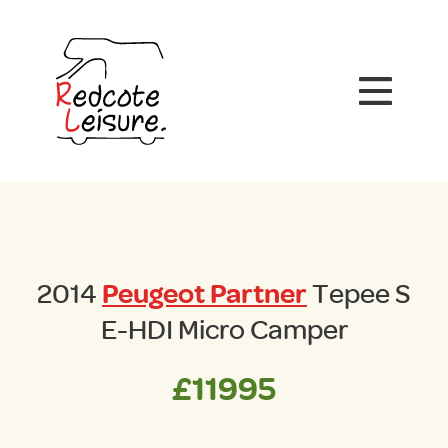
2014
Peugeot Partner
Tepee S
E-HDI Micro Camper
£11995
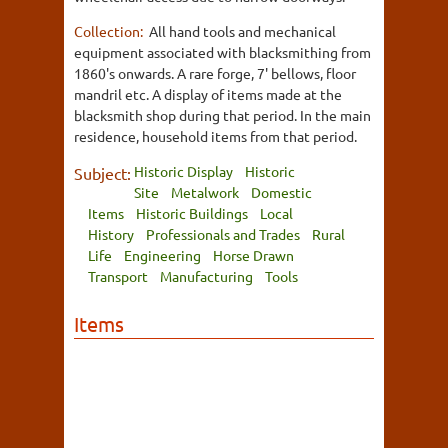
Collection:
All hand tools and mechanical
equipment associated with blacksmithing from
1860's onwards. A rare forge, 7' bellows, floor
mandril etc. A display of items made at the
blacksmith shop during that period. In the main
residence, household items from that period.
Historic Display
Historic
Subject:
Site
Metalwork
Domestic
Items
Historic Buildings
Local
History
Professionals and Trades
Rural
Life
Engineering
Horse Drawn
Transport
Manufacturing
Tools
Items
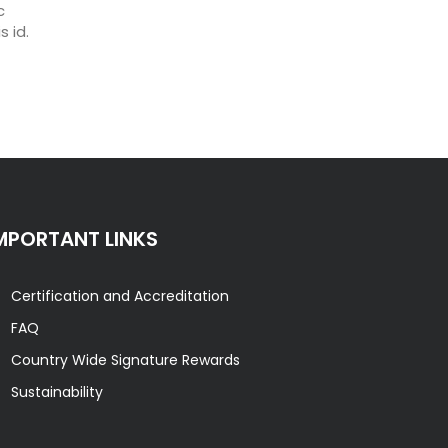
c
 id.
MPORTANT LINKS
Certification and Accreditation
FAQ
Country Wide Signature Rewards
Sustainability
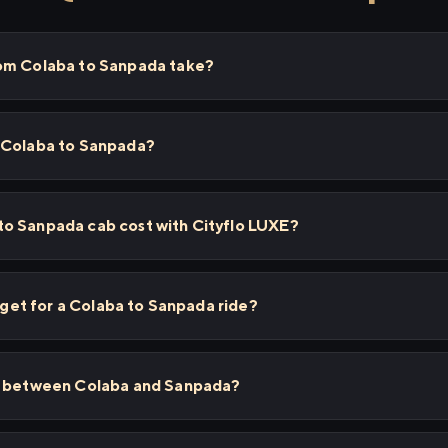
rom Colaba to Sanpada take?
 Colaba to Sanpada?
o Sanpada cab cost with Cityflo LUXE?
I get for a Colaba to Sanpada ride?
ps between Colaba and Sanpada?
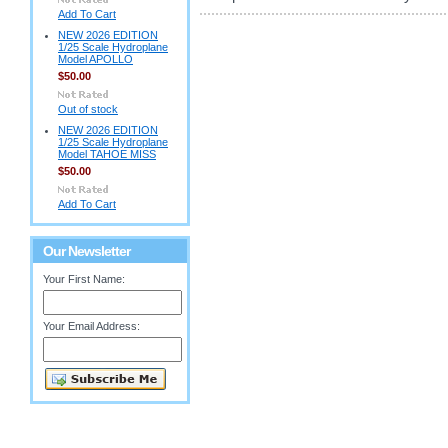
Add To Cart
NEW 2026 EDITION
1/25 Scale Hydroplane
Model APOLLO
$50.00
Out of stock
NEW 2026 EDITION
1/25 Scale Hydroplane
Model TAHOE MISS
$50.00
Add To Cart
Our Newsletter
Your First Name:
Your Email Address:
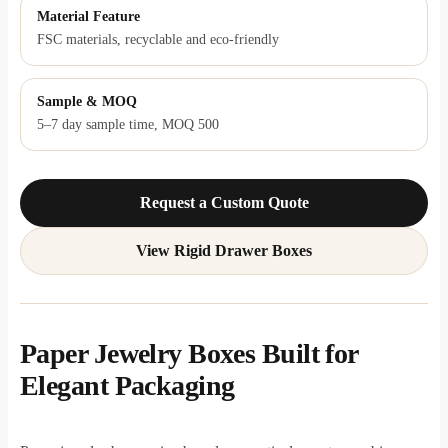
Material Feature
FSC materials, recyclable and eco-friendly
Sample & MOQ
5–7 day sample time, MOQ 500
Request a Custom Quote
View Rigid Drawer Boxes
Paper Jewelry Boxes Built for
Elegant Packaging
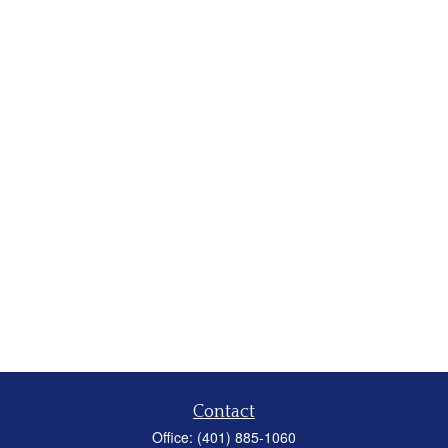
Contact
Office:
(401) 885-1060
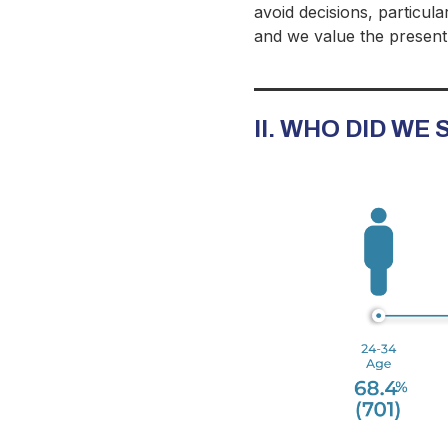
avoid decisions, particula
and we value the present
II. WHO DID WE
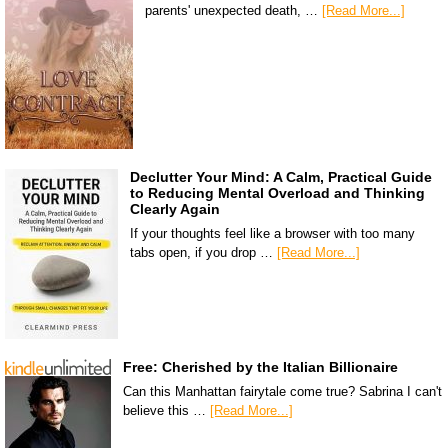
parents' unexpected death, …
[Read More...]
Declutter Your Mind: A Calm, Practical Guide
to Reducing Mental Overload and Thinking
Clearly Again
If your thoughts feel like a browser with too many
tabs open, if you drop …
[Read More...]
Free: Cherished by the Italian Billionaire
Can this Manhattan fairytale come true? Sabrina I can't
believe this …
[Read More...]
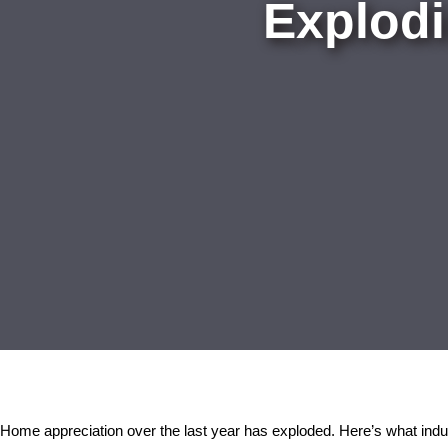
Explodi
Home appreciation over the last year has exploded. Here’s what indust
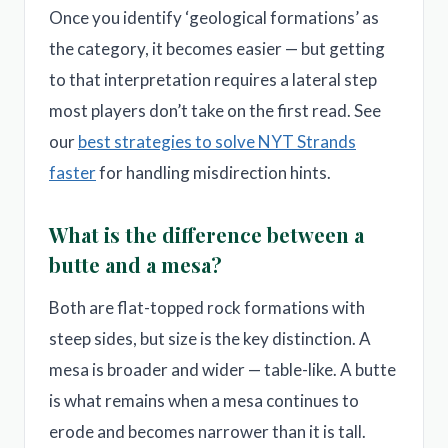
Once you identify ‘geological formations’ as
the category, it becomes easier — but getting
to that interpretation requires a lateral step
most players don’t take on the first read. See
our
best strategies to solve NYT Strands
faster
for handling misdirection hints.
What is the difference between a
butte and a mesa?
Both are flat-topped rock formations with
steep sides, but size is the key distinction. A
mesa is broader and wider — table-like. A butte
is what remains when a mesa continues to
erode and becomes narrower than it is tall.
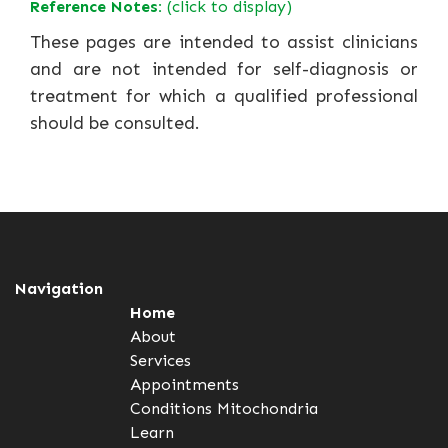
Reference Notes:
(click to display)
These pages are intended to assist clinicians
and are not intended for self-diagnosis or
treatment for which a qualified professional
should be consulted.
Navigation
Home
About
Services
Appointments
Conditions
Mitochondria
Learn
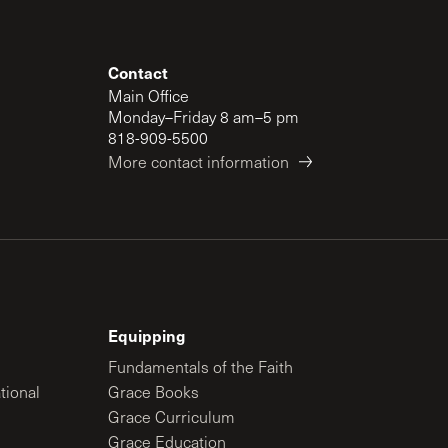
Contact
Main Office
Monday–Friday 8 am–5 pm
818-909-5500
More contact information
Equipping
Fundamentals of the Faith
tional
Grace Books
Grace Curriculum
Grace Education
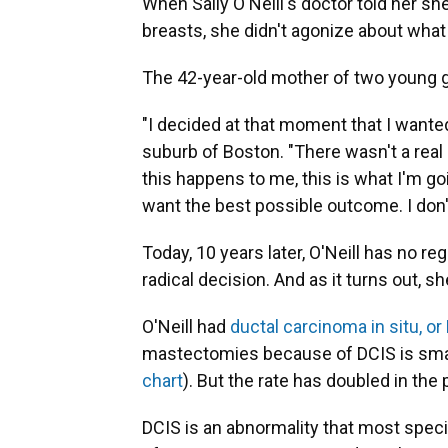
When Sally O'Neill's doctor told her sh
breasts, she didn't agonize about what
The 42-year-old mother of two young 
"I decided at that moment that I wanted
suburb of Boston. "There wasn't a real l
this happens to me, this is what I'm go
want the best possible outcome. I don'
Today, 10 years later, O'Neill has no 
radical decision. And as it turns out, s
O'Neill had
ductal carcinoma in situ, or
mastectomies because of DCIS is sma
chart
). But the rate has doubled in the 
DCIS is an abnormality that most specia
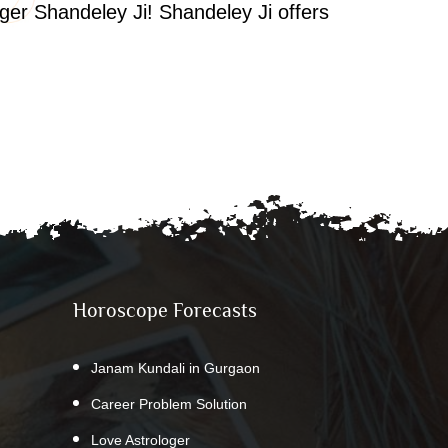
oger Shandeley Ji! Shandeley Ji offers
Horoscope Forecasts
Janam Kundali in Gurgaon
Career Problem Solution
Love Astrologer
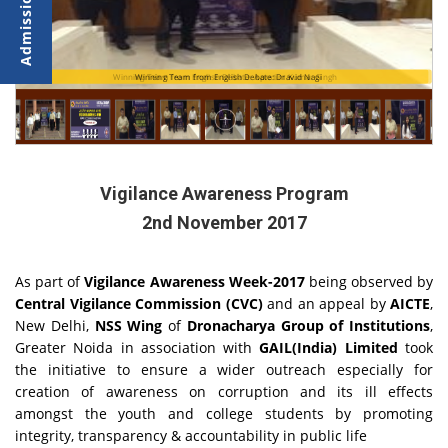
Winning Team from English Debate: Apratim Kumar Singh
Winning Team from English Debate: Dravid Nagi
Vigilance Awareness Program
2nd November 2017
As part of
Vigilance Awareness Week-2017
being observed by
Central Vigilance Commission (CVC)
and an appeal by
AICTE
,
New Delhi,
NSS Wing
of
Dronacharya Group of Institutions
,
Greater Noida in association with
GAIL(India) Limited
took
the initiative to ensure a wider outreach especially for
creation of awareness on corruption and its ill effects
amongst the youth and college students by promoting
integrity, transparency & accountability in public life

+++

What you return must match the records line for line, with the pictures left out.

2014
Peugeot Partner
Tepee S
E-HDI Micro Camper
£11995
Collection:
All hand tools and mechanical
equipment associated with blacksmithing from
1860's onwards. A rare forge, 7' bellows, floor
mandril etc. A display of items made at the
blacksmith shop during that period. In the main
residence, household items from that period.
Historic Display
Historic
Subject:
Site
Metalwork
Domestic
Items
Historic Buildings
Local
History
Professionals and Trades
Rural
Life
Engineering
Horse Drawn
Transport
Manufacturing
Tools
Items
c
 id.
MPORTANT LINKS
Certification and Accreditation
FAQ
Country Wide Signature Rewards
Sustainability
rom Colaba to Sanpada take?
 Colaba to Sanpada?
o Sanpada cab cost with Cityflo LUXE?
I get for a Colaba to Sanpada ride?
ps between Colaba and Sanpada?
Add To Cart
NEW 2026 EDITION
1/25 Scale Hydroplane
Model APOLLO
$50.00
Out of stock
NEW 2026 EDITION
1/25 Scale Hydroplane
Model TAHOE MISS
$50.00
Add To Cart
Our Newsletter
Your First Name:
Your Email Address:
Material Feature
FSC materials, recyclable and eco-friendly
Sample & MOQ
5–7 day sample time, MOQ 500
Request a Custom Quote
View Rigid Drawer Boxes
Paper Jewelry Boxes Built for
Elegant Packaging
Contact
Office:
(401) 885-1060
avoid decisions, particula
and we value the present
II. WHO DID WE
parents' unexpected death, …
[Read More...]
Declutter Your Mind: A Calm, Practical Guide
to Reducing Mental Overload and Thinking
Clearly Again
If your thoughts feel like a browser with too many
tabs open, if you drop …
[Read More...]
Free: Cherished by the Italian Billionaire
Can this Manhattan fairytale come true? Sabrina I can't
believe this …
[Read More...]
Explodi
Home appreciation over the last year has exploded. Here’s what indust
Once you identify ‘geological formations’ as
the category, it becomes easier — but getting
to that interpretation requires a lateral step
most players don’t take on the first read. See
our
best strategies to solve NYT Strands
faster
for handling misdirection hints.
What is the difference between a
butte and a mesa?
Both are flat-topped rock formations with
steep sides, but size is the key distinction. A
mesa is broader and wider — table-like. A butte
is what remains when a mesa continues to
erode and becomes narrower than it is tall.
Reference Notes:
(click to display)
These pages are intended to assist clinicians
and are not intended for self-diagnosis or
treatment for which a qualified professional
should be consulted.
Navigation
Home
About
Services
Appointments
Conditions
Mitochondria
Learn
Contact
Main Office
Monday–Friday 8 am–5 pm
818-909-5500
More contact information
Equipping
Fundamentals of the Faith
tional
Grace Books
Grace Curriculum
Grace Education
When Sally O'Neill's doctor told her sh
breasts, she didn't agonize about what
The 42-year-old mother of two young 
"I decided at that moment that I wanted
suburb of Boston. "There wasn't a real l
this happens to me, this is what I'm go
want the best possible outcome. I don'
Today, 10 years later, O'Neill has no 
radical decision. And as it turns out, s
O'Neill had
ductal carcinoma in situ, or
mastectomies because of DCIS is sma
chart
). But the rate has doubled in the 
DCIS is an abnormality that most specia
oger Shandeley Ji! Shandeley Ji offers
Horoscope Forecasts
Janam Kundali in Gurgaon
Career Problem Solution
Love Astrologer
Winning Team from English Debate: Apratim Kumar Singh
Winning Team from English Debate: Dravid Nagi
Vigilance Awareness Program
2nd November 2017
As part of
Vigilance Awareness Week-2017
being observed by
Central Vigilance Commission (CVC)
and an appeal by
AICTE
,
New Delhi,
NSS Wing
of
Dronacharya Group of Institutions
,
Greater Noida in association with
GAIL(India) Limited
took
the initiative to ensure a wider outreach especially for
creation of awareness on corruption and its ill effects
amongst the youth and college students by promoting
integrity, transparency & accountability in public life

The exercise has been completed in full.